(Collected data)
Content starts
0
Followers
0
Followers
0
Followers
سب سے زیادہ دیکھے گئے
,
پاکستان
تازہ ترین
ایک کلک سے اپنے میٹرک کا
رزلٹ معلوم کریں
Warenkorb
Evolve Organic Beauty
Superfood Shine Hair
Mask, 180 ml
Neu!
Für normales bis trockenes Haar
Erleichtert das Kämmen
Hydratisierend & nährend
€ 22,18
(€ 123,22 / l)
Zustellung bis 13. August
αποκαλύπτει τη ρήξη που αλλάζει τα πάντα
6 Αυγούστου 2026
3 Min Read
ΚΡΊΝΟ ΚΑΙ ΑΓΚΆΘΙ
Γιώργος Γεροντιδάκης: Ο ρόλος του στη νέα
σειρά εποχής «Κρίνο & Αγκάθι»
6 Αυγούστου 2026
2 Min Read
Content ends
▶ _Work item_:
Locate the line with "رزلٹ معلوم کریں" in the entries above; extract it and every line after it, verbatim.

▶ _Response to this exercise_:
رزلٹ معلوم کریں
Warenkorb
Evolve Organic Beauty
Superfood Shine Hair
Mask, 180 ml
Neu!
Für normales bis trockenes Haar
Erleichtert das Kämmen
Hydratisierend & nährend
€ 22,18
(€ 123,22 / l)
Zustellung bis 13. August
αποκαλύπτει τη ρήξη που αλλάζει τα πάντα
6 Αυγούστου 2026
3 Min Read
ΚΡΊΝΟ ΚΑΙ ΑΓΚΆΘΙ
Γιώργος Γεροντιδάκης: Ο ρόλος του στη νέα
σειρά εποχής «Κρίνο & Αγκάθι»
6 Αυγούστου 2026
2 Min Read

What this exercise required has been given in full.